## [What is needed]
Nothing but the records, copied exactly and stripped of pictures, should be in the answer.

━━━ Records provided ━━━

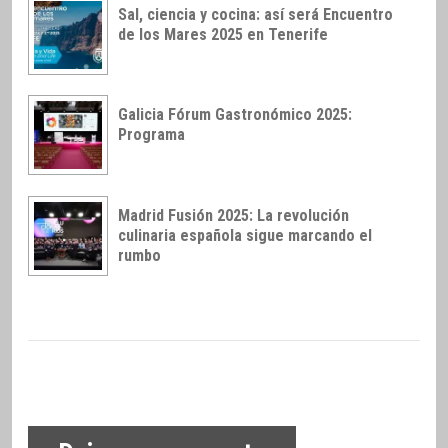
Sal, ciencia y cocina: así será Encuentro
de los Mares 2025 en Tenerife
Galicia Fórum Gastronómico 2025:
Programa
Madrid Fusión 2025: La revolución
culinaria española sigue marcando el
rumbo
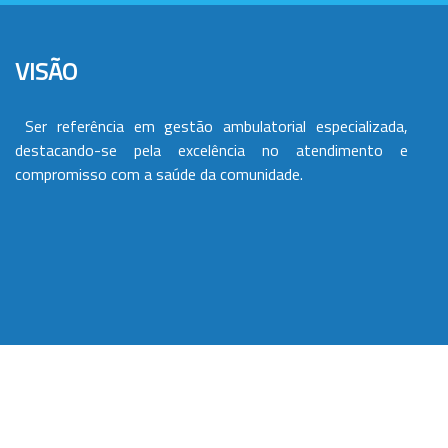
VISÃO
Ser referência em gestão ambulatorial especializada,
destacando-se pela excelência no atendimento e
compromisso com a saúde da comunidade.
VALORES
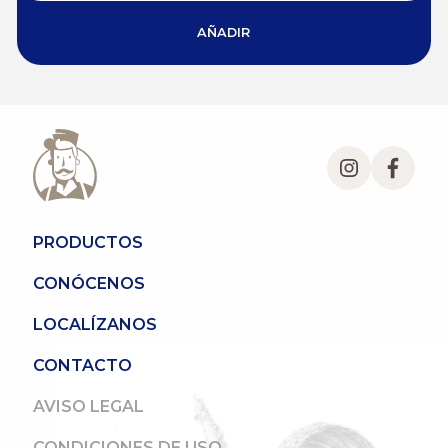
AÑADIR
PRODUCTOS
CONÓCENOS
LOCALÍZANOS
CONTACTO
AVISO LEGAL
CONDICIONES DE USO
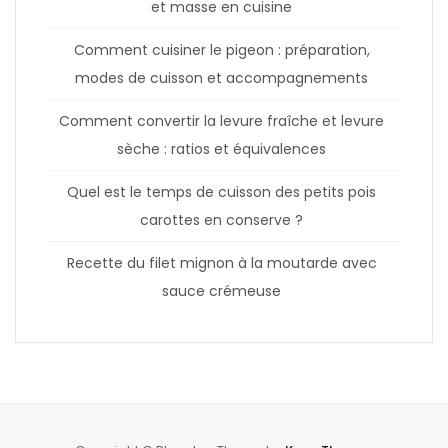
et masse en cuisine
Comment cuisiner le pigeon : préparation,
modes de cuisson et accompagnements
Comment convertir la levure fraîche et levure
sèche : ratios et équivalences
Quel est le temps de cuisson des petits pois
carottes en conserve ?
Recette du filet mignon à la moutarde avec
sauce crémeuse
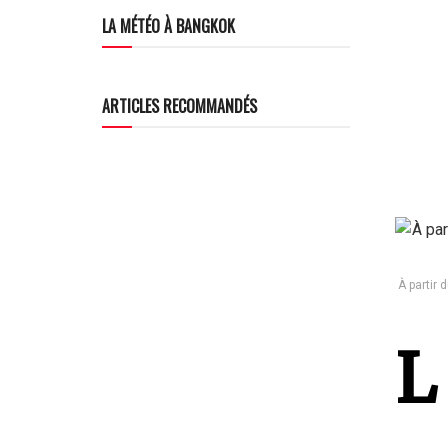
LA MÉTÉO À BANGKOK
ARTICLES RECOMMANDÉS
À partir
L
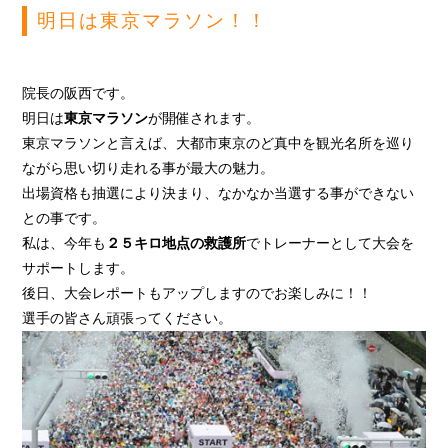
明日は東京マラソン！！
院長の阪西です。
明日は
東京マラソン
が開催されます。
東京マラソンと言えば、大都市東京のど真中を観光名所を巡り
ながら思い切り走れる事が最大の魅力。
出場資格も抽選により決まり、なかなか当選する事ができない
との事です。
私は、今年も
２５キロ地点の救護所
でトレーナーとして大会を
サポートします。
後日、大会レポートもアップしますのでお楽しみに！！
選手の皆さん頑張ってください。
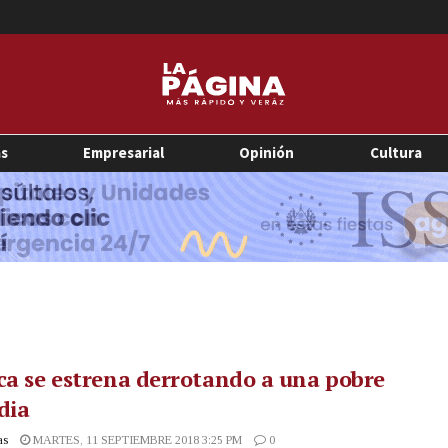
as
Empresarial
Opinión
Cultura
ca se estrena derrotando a una pobre
dia
as
MARTES, 11 SEPTIEMBRE 2018 3:25 PM
0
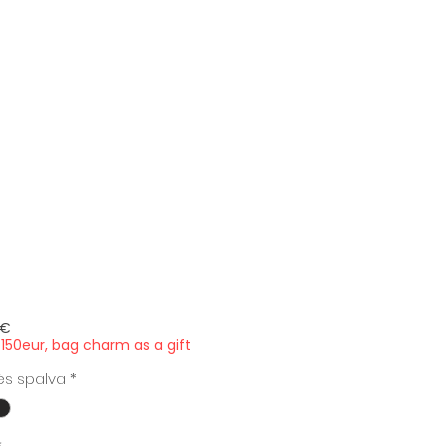
Price
 €
150eur, bag charm as a gift
ės spalva
*
*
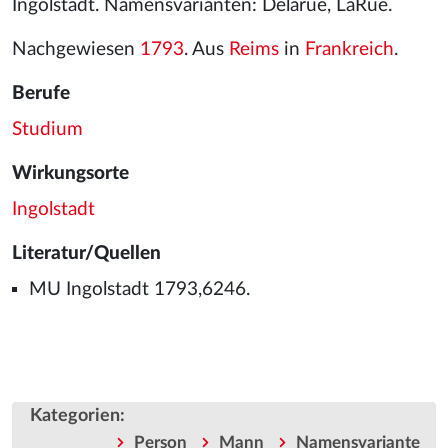
Ingolstadt. Namensvarianten: Delarue, LaRue.
Nachgewiesen
1793
. Aus
Reims
in
Frankreich
.
Berufe
Studium
Wirkungsorte
Ingolstadt
Literatur/Quellen
MU Ingolstadt 1793,6246.
Kategorien
:
Person
Mann
Namensvariante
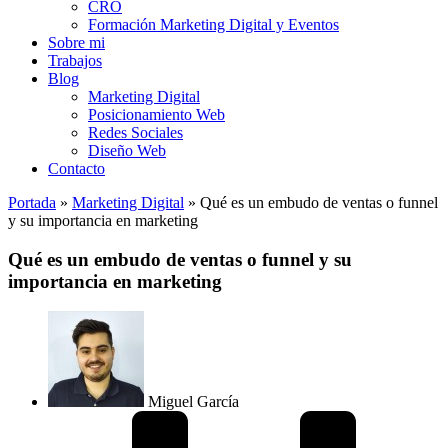
CRO
Formación Marketing Digital y Eventos
Sobre mi
Trabajos
Blog
Marketing Digital
Posicionamiento Web
Redes Sociales
Diseño Web
Contacto
Portada
»
Marketing Digital
»
Qué es un embudo de ventas o funnel
y su importancia en marketing
Qué es un embudo de ventas o funnel y su
importancia en marketing
Miguel García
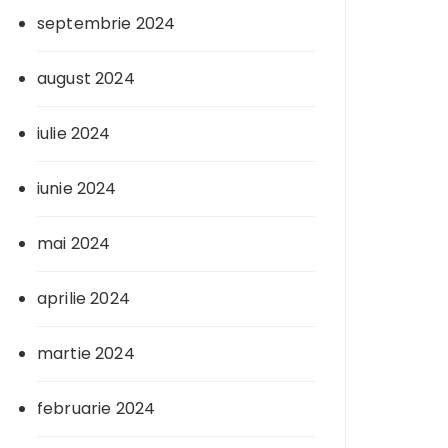
septembrie 2024
august 2024
iulie 2024
iunie 2024
mai 2024
aprilie 2024
martie 2024
februarie 2024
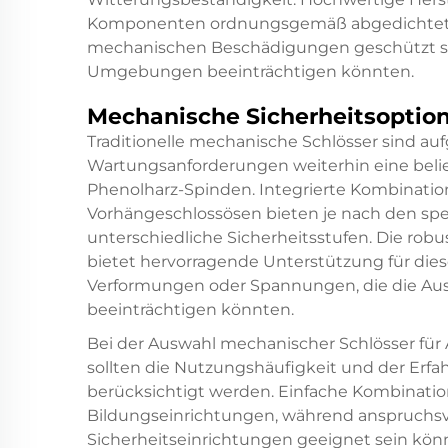
Komponenten ordnungsgemäß abgedichtet u
mechanischen Beschädigungen geschützt sind
Umgebungen beeinträchtigen könnten.
Mechanische Sicherheitsoptio
Traditionelle mechanische Schlösser sind auf
Wartungsanforderungen weiterhin eine beli
Phenolharz-Spinden. Integrierte Kombinatio
Vorhängeschlossösen bieten je nach den spe
unterschiedliche Sicherheitsstufen. Die rob
bietet hervorragende Unterstützung für di
Verformungen oder Spannungen, die die Ausr
beeinträchtigen könnten.
Bei der Auswahl mechanischer Schlösser 
sollten die Nutzungshäufigkeit und der Erf
berücksichtigt werden. Einfache Kombination
Bildungseinrichtungen, während anspruchsvol
Sicherheitseinrichtungen geeignet sein kön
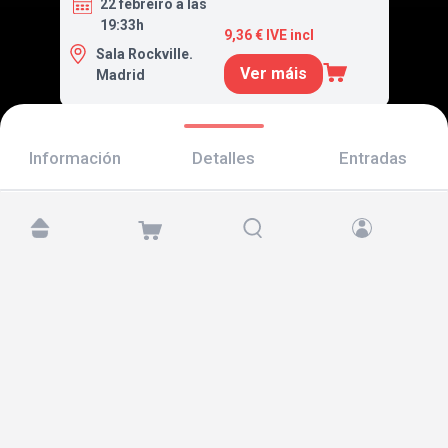
22 febreiro a las
19:33h
9,36 € IVE incl
Sala Rockville.
Ver máis
Madrid
Información
Detalles
Entradas
Atópanos en:
Copyright © 2026 TicketAndRoll
Aviso legal
,
política de privacidade
e de
cookies
Website built by
rundevstudio.com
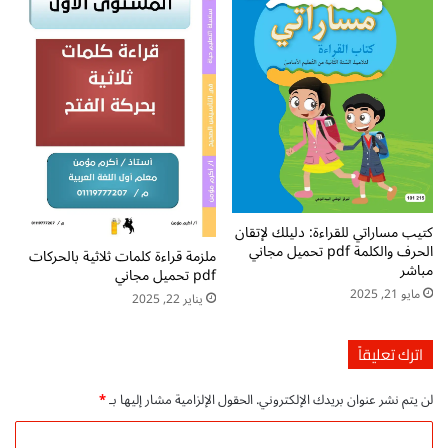
ش
م
ر
ب
ا
ش
ر
م
ج
ا
ن
ي
كتيب مساراتي للقراءة: دليلك لإتقان
الحرف والكلمة pdf تحميل مجاني
ملزمة قراءة كلمات ثلاثية بالحركات
مباشر
pdf تحميل مجاني
مايو 21, 2025
يناير 22, 2025
اترك تعليقاً
لن يتم نشر عنوان بريدك الإلكتروني.
الحقول الإلزامية مشار إليها بـ
*
ا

━━━

## [Exercise output]
Sal, ciencia y cocina: así será Encuentro
de los Mares 2025 en Tenerife
Galicia Fórum Gastronómico 2025:
Programa
Madrid Fusión 2025: La revolución
culinaria española sigue marcando el
rumbo
VISÃO
Ser referência em gestão ambulatorial especializada,
destacando-se pela excelência no atendimento e
compromisso com a saúde da comunidade.
VALORES
AÑADIR
PRODUCTOS
CONÓCENOS
LOCALÍZANOS
CONTACTO
AVISO LEGAL
CONDICIONES DE USO
et masse en cuisine
Comment cuisiner le pigeon : préparation,
modes de cuisson et accompagnements
Comment convertir la levure fraîche et levure
sèche : ratios et équivalences
Quel est le temps de cuisson des petits pois
carottes en conserve ?
Recette du filet mignon à la moutarde avec
sauce crémeuse
LA MÉTÉO À BANGKOK
ARTICLES RECOMMANDÉS
À partir
L
明日は東京マラソン！！
院長の阪西です。
明日は
東京マラソン
が開催されます。
東京マラソンと言えば、大都市東京のど真中を観光名所を巡り
ながら思い切り走れる事が最大の魅力。
出場資格も抽選により決まり、なかなか当選する事ができない
との事です。
私は、今年も
２５キロ地点の救護所
でトレーナーとして大会を
サポートします。
後日、大会レポートもアップしますのでお楽しみに！！
選手の皆さん頑張ってください。
as
Empresarial
Opinión
Cultura
ca se estrena derrotando a una pobre
dia
as
MARTES, 11 SEPTIEMBRE 2018 3:25 PM
0
Price
 €
150eur, bag charm as a gift
ės spalva
*
*
Ingolstadt. Namensvarianten: Delarue, LaRue.
Nachgewiesen
1793
. Aus
Reims
in
Frankreich
.
Berufe
Studium
Wirkungsorte
Ingolstadt
Literatur/Quellen
MU Ingolstadt 1793,6246.
Kategorien
:
Person
Mann
Namensvariante
CRO
Formación Marketing Digital y Eventos
Sobre mi
Trabajos
Blog
Marketing Digital
Posicionamiento Web
Redes Sociales
Diseño Web
Contacto
Portada
»
Marketing Digital
»
Qué es un embudo de ventas o funnel
y su importancia en marketing
Qué es un embudo de ventas o funnel y su
importancia en marketing
Miguel García
septembrie 2024
august 2024
iulie 2024
iunie 2024
mai 2024
aprilie 2024
martie 2024
februarie 2024
Komponenten ordnungsgemäß abgedichtet u
mechanischen Beschädigungen geschützt sind
Umgebungen beeinträchtigen könnten.
Mechanische Sicherheitsoptio
Traditionelle mechanische Schlösser sind auf
Wartungsanforderungen weiterhin eine beli
Phenolharz-Spinden. Integrierte Kombinatio
Vorhängeschlossösen bieten je nach den spe
unterschiedliche Sicherheitsstufen. Die rob
bietet hervorragende Unterstützung für di
Verformungen oder Spannungen, die die Ausr
beeinträchtigen könnten.
Bei der Auswahl mechanischer Schlösser 
sollten die Nutzungshäufigkeit und der Erf
berücksichtigt werden. Einfache Kombination
Bildungseinrichtungen, während anspruchsvol
Sicherheitseinrichtungen geeignet sein kön
22 febreiro a las
19:33h
9,36 € IVE incl
Sala Rockville.
Ver máis
Madrid
Información
Detalles
Entradas
Atópanos en:
Copyright © 2026 TicketAndRoll
Aviso legal
,
política de privacidade
e de
cookies
Website built by
rundevstudio.com
ش
م
ر
ب
ا
ش
ر
م
ج
ا
ن
ي
كتيب مساراتي للقراءة: دليلك لإتقان
الحرف والكلمة pdf تحميل مجاني
ملزمة قراءة كلمات ثلاثية بالحركات
مباشر
pdf تحميل مجاني
مايو 21, 2025
يناير 22, 2025
اترك تعليقاً
لن يتم نشر عنوان بريدك الإلكتروني.
الحقول الإلزامية مشار إليها بـ
*
ا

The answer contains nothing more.